Authors: Christie Ridgway
Sitting at one of the tables in the winery’s picnic area, Giuliana checked her watch, watching the hands creep closer to that critical hour. Then she looked up again, absorbing the fact that the seats beneath the dozen umbrellas were nearly full with visitors enjoying the seventy-five-degree sunshine. Her gaze moved beyond the happy people to the land surrounding them, the vines appearing robust and the winery buildings freshly painted. Even the gravel in the nearby parking lot had been recently raked.
I’m doing my best, Papa,
she thought. On his deathbed, he’d made the three sisters promise to try to bring Tanti Baci back on its feet.
I think I’m making the best decision for us all.
She spun on her bench to tuck her knees beneath the table as Allie and Stevie threaded through the other picnickers, their hands full of sandwiches, sodas, and fruit from the deli case inside the tasting room in the wine caves. “I don’t have a lot of time,” she said as they arranged the goods between them and took their own seats on the bench across the table from her.
When they didn’t acknowledge her warning, she squelched a little blip of panic but didn’t dare check her watch again. “And remember, you guys have that appointment in town with the caterer for the Vow-Over Weekend.”
Stevie unwrapped a huge sandwich, hesitated, then reached for an oversized chocolate cookie. She took a huge bite. “That still leaves us time enough for you to tell me about the arson thing. I missed the excitement this morning.”
“If you weren’t such a slowpoke,” Allie said, frowning, “you would have been there. You used to be an early bird and these days we need dynamite to get you out of bed.”
Stevie finished off the cookie. “I wasn’t feeling so great this morning.”
“Well, you must feel fine now,” Giuliana replied. “Dessert first?”
Stevie shrugged. “Sweets for the sweet.”
Allie groaned. “I don’t think it’s right that you’re tall
and
you get to eat more than I do. I’d like to see you get fat. It’s only fair.”

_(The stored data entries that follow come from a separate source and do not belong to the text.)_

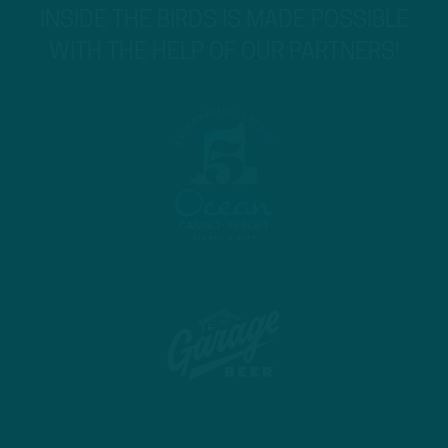
INSIDE THE BIRDS IS MADE POSSIBLE
WITH THE HELP OF OUR PARTNERS!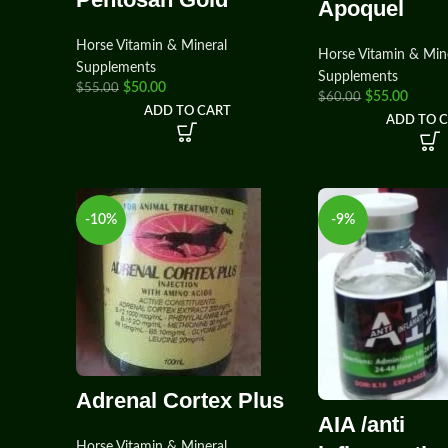
Apoquel
Horse Vitamin & Mineral
Horse Vitamin & Min
Supplements
Supplements
$
50.00
$
55.00
$
55.00
$
60.00
ADD TO CART
ADD TO 
-10%
-9%
Adrenal Cortex Plus
AIA /anti
Horse Vitamin & Mineral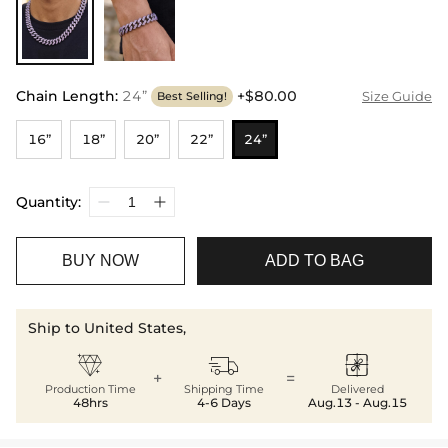
Chain Length
:
24”
+$80.00
Size Guide
Best Selling!
16”
18”
20”
22”
24”
Quantity:
BUY NOW
ADD TO BAG
Ship to United States,



+
=
Production Time
Shipping Time
Delivered
48hrs
4-6 Days
Aug.13 - Aug.15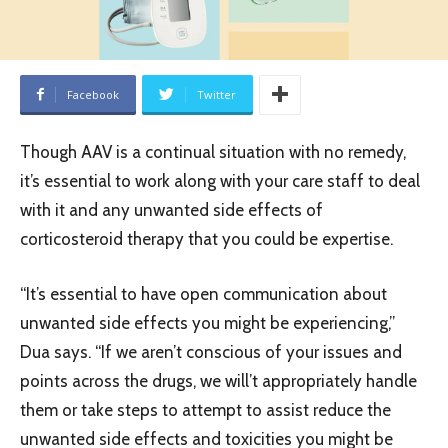
Facebook
Twitter
Though AAV is a continual situation with no remedy,
it’s essential to work along with your care staff to deal
with it and any unwanted side effects of
corticosteroid therapy that you could be expertise.
“It’s essential to have open communication about
unwanted side effects you might be experiencing,”
Dua says. “If we aren’t conscious of your issues and
points across the drugs, we will’t appropriately handle
them or take steps to attempt to assist reduce the
unwanted side effects and toxicities you might be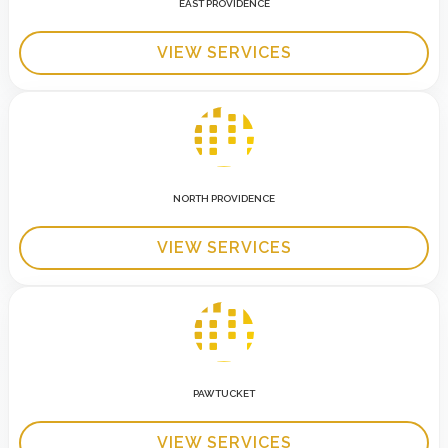
EAST PROVIDENCE
VIEW SERVICES
NORTH PROVIDENCE
VIEW SERVICES
PAWTUCKET
VIEW SERVICES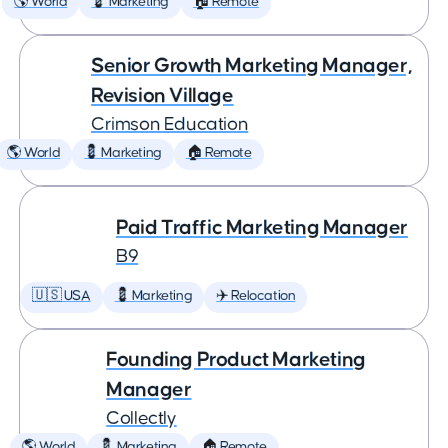
🌎 World
💈 Marketing
🏠 Remote
Senior Growth Marketing Manager,
Revision Village
Crimson Education
🌎 World
💈 Marketing
🏠 Remote
Paid Traffic Marketing Manager
B9
🇺🇸 USA
💈 Marketing
✈️ Relocation
Founding Product Marketing
Manager
Collectly
🌎 World
💈 Marketing
🏠 Remote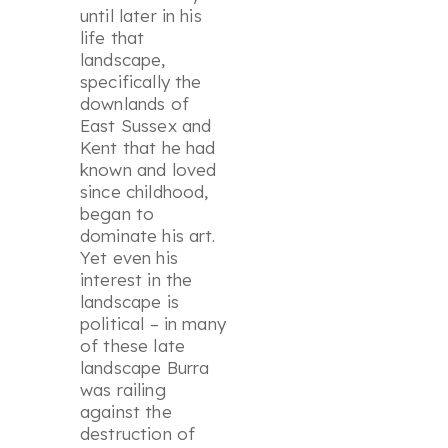
until later in his
life that
landscape,
specifically the
downlands of
East Sussex and
Kent that he had
known and loved
since childhood,
began to
dominate his art.
Yet even his
interest in the
landscape is
political – in many
of these late
landscape Burra
was railing
against the
destruction of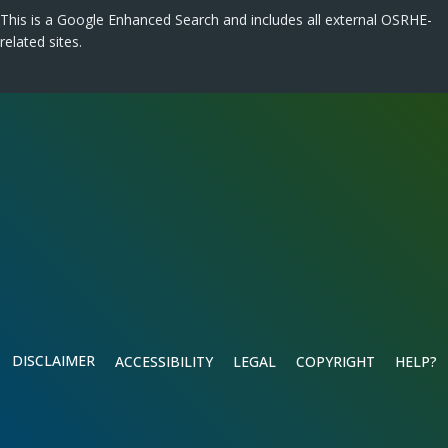
This is a Google Enhanced Search and includes all external OSRHE-
related sites.
DISCLAIMER
ACCESSIBILITY
LEGAL
COPYRIGHT
HELP?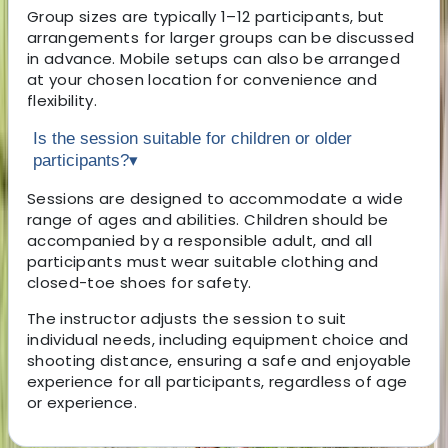
Group sizes are typically 1–12 participants, but
arrangements for larger groups can be discussed
in advance. Mobile setups can also be arranged
at your chosen location for convenience and
flexibility.
Is the session suitable for children or older
participants?
▾
Sessions are designed to accommodate a wide
range of ages and abilities. Children should be
accompanied by a responsible adult, and all
participants must wear suitable clothing and
closed-toe shoes for safety.
The instructor adjusts the session to suit
individual needs, including equipment choice and
shooting distance, ensuring a safe and enjoyable
experience for all participants, regardless of age
or experience.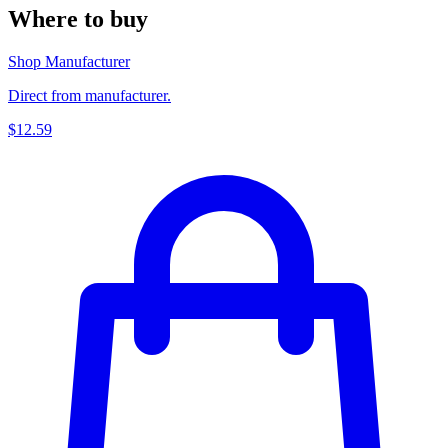
Where to buy
Shop Manufacturer
Direct from manufacturer.
$12.59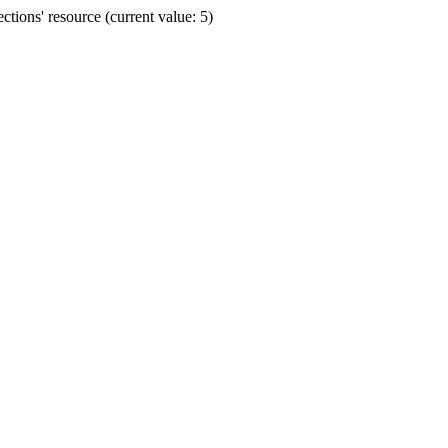
ions' resource (current value: 5)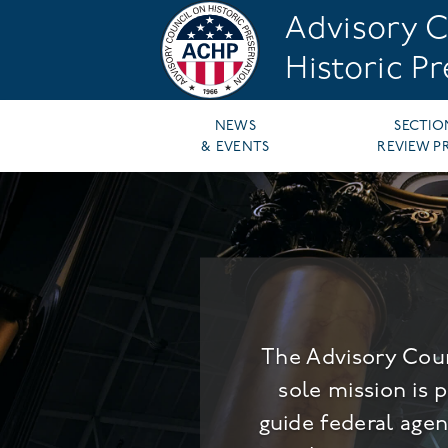
Skip
Advisory C
to
main
Historic P
content
Main
NEWS
SECTIO
& EVENTS
REVIEW P
navigation
The Advisory Coun
sole mission is 
guide federal agen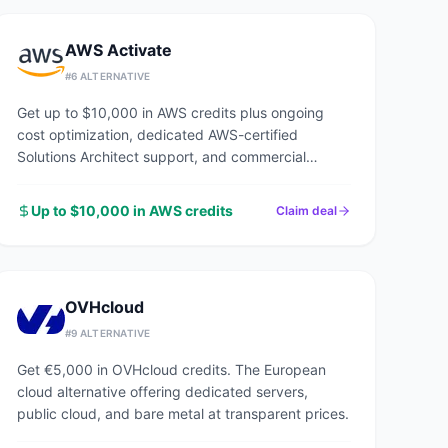
AWS Activate
#
6
ALTERNATIVE
Get up to $10,000 in AWS credits plus ongoing
cost optimization, dedicated AWS-certified
Solutions Architect support, and commercial
discounts through an AWS Advanced Tier Partner.
Up to $10,000 in AWS credits
Claim deal
OVHcloud
#
9
ALTERNATIVE
Get €5,000 in OVHcloud credits. The European
cloud alternative offering dedicated servers,
public cloud, and bare metal at transparent prices.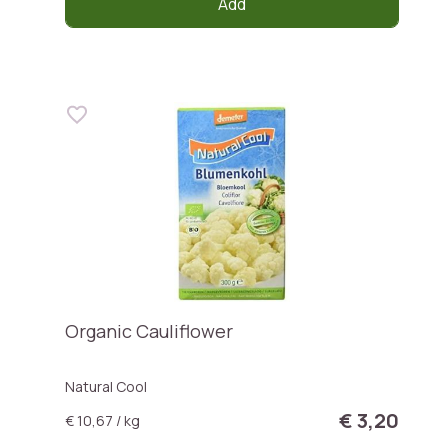
Add
Organic Cauliflower
Natural Cool
€ 3,20
€ 10,67 / kg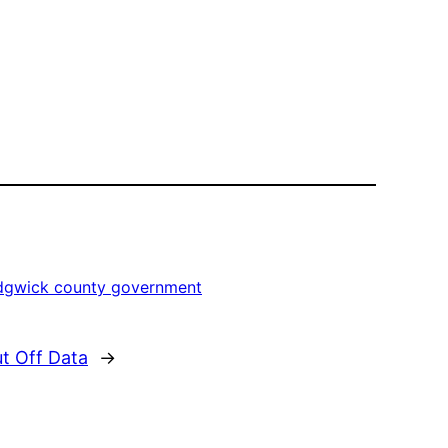
dgwick county government
t Off Data
→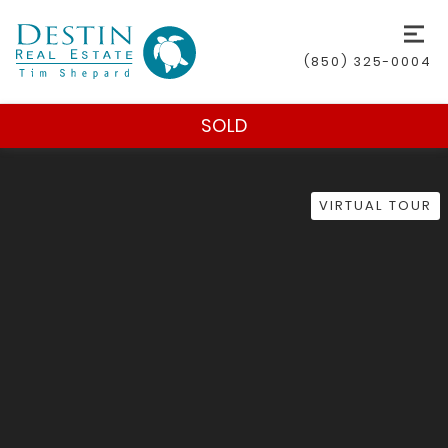
(850) 325-0004
SOLD
VIRTUAL TOUR
(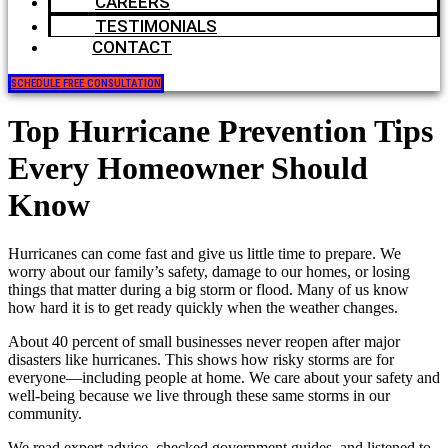
CAREERS
TESTIMONIALS
CONTACT
SCHEDULE FREE CONSULTATION
Top Hurricane Prevention Tips
Every Homeowner Should
Know
Hurricanes can come fast and give us little time to prepare. We
worry about our family’s safety, damage to our homes, or losing
things that matter during a big storm or flood. Many of us know
how hard it is to get ready quickly when the weather changes.
About 40 percent of small businesses never reopen after major
disasters like hurricanes. This shows how risky storms are for
everyone—including people at home. We care about your safety and
well-being because we live through these same storms in our
community.
We read expert advice, checked government guides, and listened to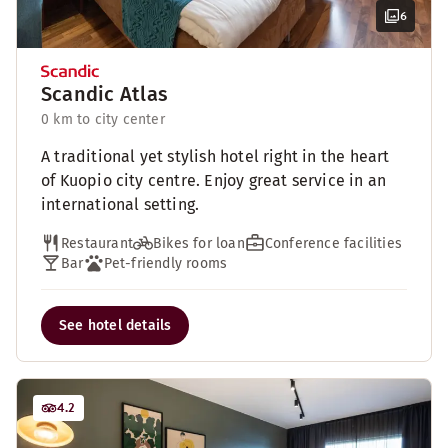
6
Scandic Atlas
0 km to city center
A traditional yet stylish hotel right in the heart
of Kuopio city centre. Enjoy great service in an
international setting.
Restaurant
Bikes for loan
Conference facilities
Bar
Pet-friendly rooms
See hotel details
4.2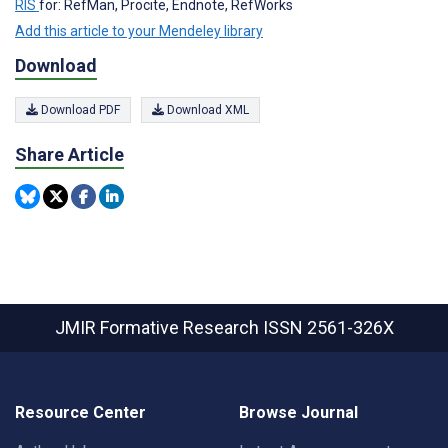
RIS
for: RefMan, Procite, Endnote, RefWorks
Add this article to your Mendeley library
Download
Download PDF
Download XML
Share Article
JMIR Formative Research
ISSN 2561-326X
Resource Center
Browse Journal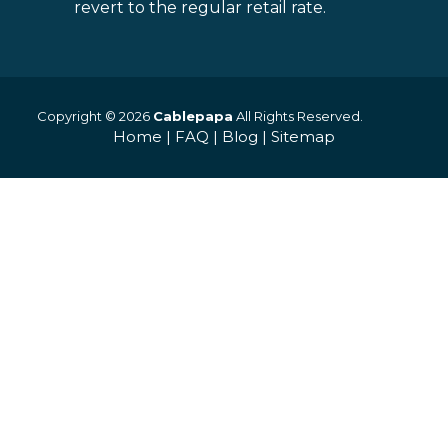
revert to the regular retail rate.
Copyright © 2026
Cablepapa
All Rights Reserved.
Home
|
FAQ
|
Blog
|
Sitemap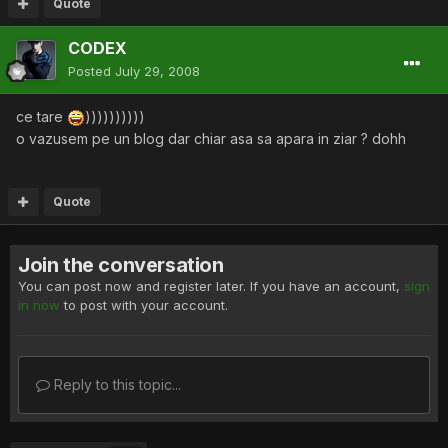
Quote
CODEX
Posted
July 29, 2008
ce tare
))))))))))
o vazusem pe un blog dar chiar asa sa apara in ziar ? dohh
Quote
Join the conversation
You can post now and register later. If you have an account,
sign
in now
to post with your account.
Reply to this topic...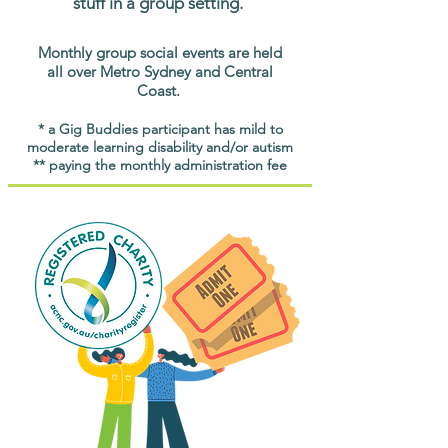
stuff in a group setting.
Monthly group social events are held
all over Metro Sydney and Central
Coast.
* a Gig Buddies participant has mild to
moderate learning disability and/or autism
** paying the monthly administration fee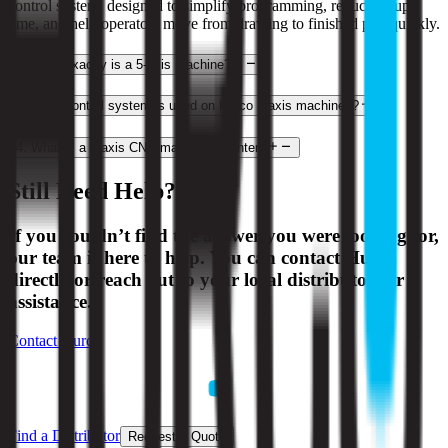
control system, designed to simplify programming, reduce setup
time, and help operators move from drawing to finished part quickly.
2
.
What exactly is a 5-axis machine?
3
.
What control system is used on Hurco 3-axis machines?
4
.
What is a 3-axis CNC machining center?
Still Need Help?
If you couldn’t find the answer you were looking for,
our team is here to help. You can contact Hurco
directly or reach out to your local distributor for
assistance.
Contact Hurco
Find a Distributor
Request a Quote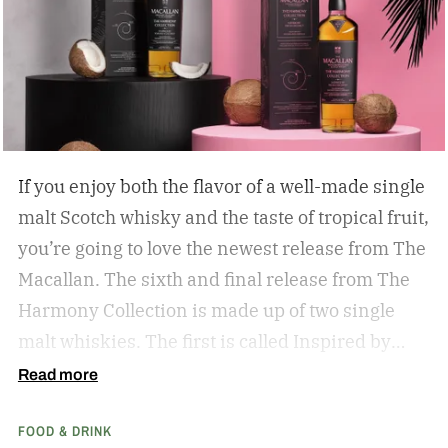
If you enjoy both the flavor of a well-made single
malt Scotch whisky and the taste of tropical fruit,
you’re going to love the newest release from The
Macallan. The sixth and final release from The
Harmony Collection is made up of two single
malt whiskies. The first is called Inspired by
Fresh Coconut and the second is called Inspired
Read more
by Toasted Coconut.
The two new tropical-
FOOD & DRINK
inspired single malt whiskies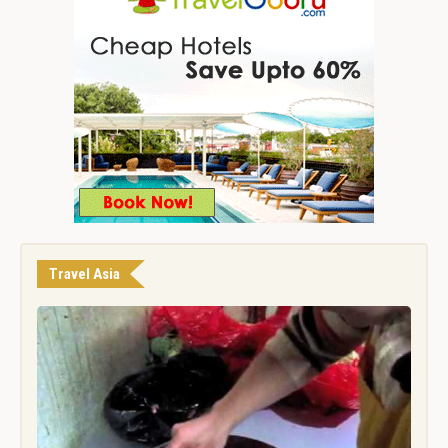
Travel Asia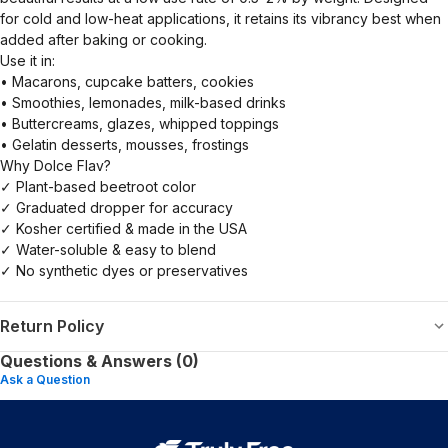
for cold and low-heat applications, it retains its vibrancy best when
added after baking or cooking.
Use it in:
• Macarons, cupcake batters, cookies
• Smoothies, lemonades, milk-based drinks
• Buttercreams, glazes, whipped toppings
• Gelatin desserts, mousses, frostings
Why Dolce Flav?
✓ Plant-based beetroot color
✓ Graduated dropper for accuracy
✓ Kosher certified & made in the USA
✓ Water-soluble & easy to blend
✓ No synthetic dyes or preservatives
Return Policy
Questions & Answers (0)
Ask a Question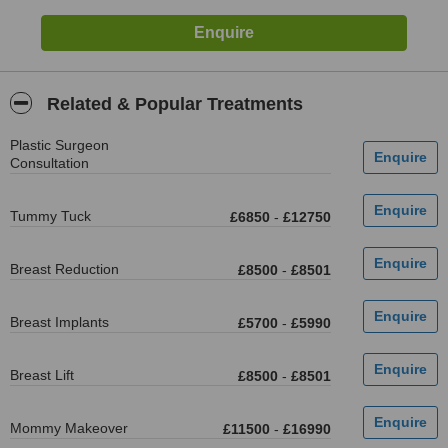
Related & Popular Treatments
Plastic Surgeon
Consultation
Tummy Tuck
£6850
-
£12750
Breast Reduction
£8500
-
£8501
Breast Implants
£5700
-
£5990
Breast Lift
£8500
-
£8501
Mommy Makeover
£11500
-
£16990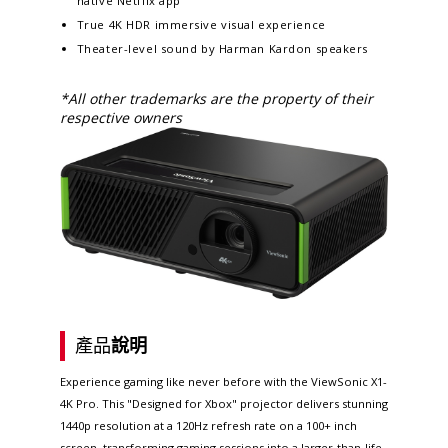
native Netflix app​
True 4K HDR immersive visual experience​​
Theater-level sound by Harman Kardon speakers
*All other trademarks are the property of their
respective owners
產品
說明
Experience gaming like never before with the ViewSonic X1-
4K Pro. This "Designed for Xbox" projector delivers stunning
1440p resolution at a 120Hz refresh rate on a 100+ inch
screen, transforming gaming sessions into a larger-than-life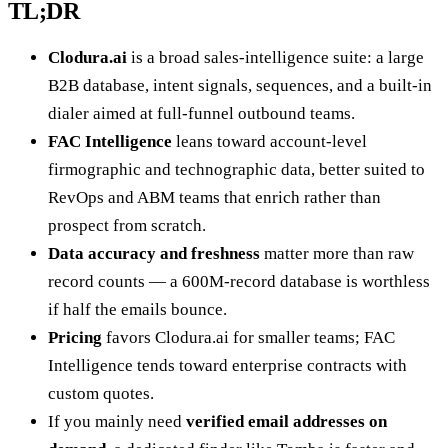
TL;DR
Clodura.ai
is a broad sales-intelligence suite: a large
B2B database, intent signals, sequences, and a built-in
dialer aimed at full-funnel outbound teams.
FAC Intelligence
leans toward account-level
firmographic and technographic data, better suited to
RevOps and ABM teams that enrich rather than
prospect from scratch.
Data accuracy and freshness
matter more than raw
record counts — a 600M-record database is worthless
if half the emails bounce.
Pricing
favors Clodura.ai for smaller teams; FAC
Intelligence tends toward enterprise contracts with
custom quotes.
If you mainly need
verified email addresses on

With her turkey and avocado sandwich halfway to her mouth, Stevie hesitated as if about to say something. Then she shrugged again and bit into the stack of bread and meat.
Giuliana plucked a cherry from their cardboard container and wiggled it by the stem. Her appetite had fled the morning before.
“Well?” Stevie prompted. “What did the cops say?”
“They want me to go down to the station for an interview. I had to explain I was car-less at the moment, thanks to another one of their open cases—the hit-and-run that took out my vehicle.”
“We can drive you,” Allie offered. “Drop you off on our way to the caterers, pick you up afterward.”
“No! No.” She cleared her throat. “I have a, um, a . . .”
Don’t say meeting
, she reminded herself. That would make it too easy for her sisters to ask what kind and with whom. “I think they’re sending someone over to question me.”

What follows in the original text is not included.